Esta obra, iniciada a mediados del siglo XIX, se llevó a cabo en un territorio afectado por las turbulencias políticas y bélicas de la época. Fue promovida y financiada por un grupo de empresarios que creyeron en el proyecto de transformar una zona de secano, árida, yermo y poco productiva en un territorio fértil gracias al riego. Las confrontaciones entre realistas y carlistas, y entre liberales, conservadores y proteccionistas dificultaron la realización del proyecto, como se explica minuciosamente en la obra mencionada.
Pero en la sociedad de Urgell no todo el mundo aceptó el proyecto, y la ciudadanía se dividió entre favorables y opositores con posiciones irreductibles por principios en parte ideológicos. La construcción no fue fácil y acentuó aún más las posiciones. Y las diferencias continuaron en la explotación de los regadíos. Cabe decir que, mientras el Canal de Urgell se construía por iniciativa de unos emprendedores, el canal de Isabel II lo hacía con recursos del Estado, lo que conllevaba un agravio territorial.
¿Cómo resolver el conflicto?
Partidarios y detractores ante una infraestructura destinada a mejorar la competitividad y la calidad de vida de los ciudadanos. Una situación de hace casi dos siglos que se reproduce hoy. ¿Qué criterios y valores hay que compartir para evaluar los proyectos? ¿O las posiciones son por principios?

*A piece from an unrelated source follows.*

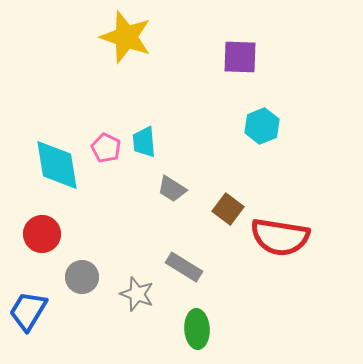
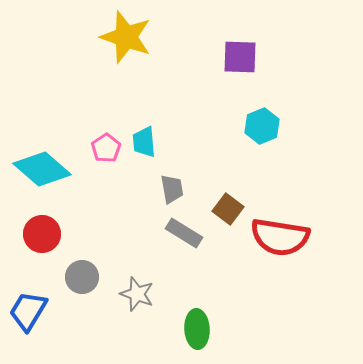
pink pentagon: rotated 12 degrees clockwise
cyan diamond: moved 15 px left, 4 px down; rotated 40 degrees counterclockwise
gray trapezoid: rotated 132 degrees counterclockwise
gray rectangle: moved 34 px up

La cuestión a menudo plantea más preguntas que respuestas, pero me atrevo a exponer sucintamente dos. En primer lugar, son necesarios estudios técnicos sólidos realizados por expertos sobre los costos y beneficios del proyecto de una infraestructura. En todos los aspectos, e incluyendo los impactos medioambientales tanto a corto como a largo plazo. También los mantenimientos y sus costos. Los impactos en los consumos energéticos y en la huella de carbono.
El segundo factor que hay que considerar es la comunicación a la ciudadanía y la explicación y divulgación del proyecto hasta lograr alcanzar el consenso más amplio posible. Contra prejuicios o “juicios a priori”, razonamiento, explicaciones y argumentos. Quizás los argumentos técnicos reservados a los expertos no son suficientes y hay que llegar al corazón de la ciudadanía.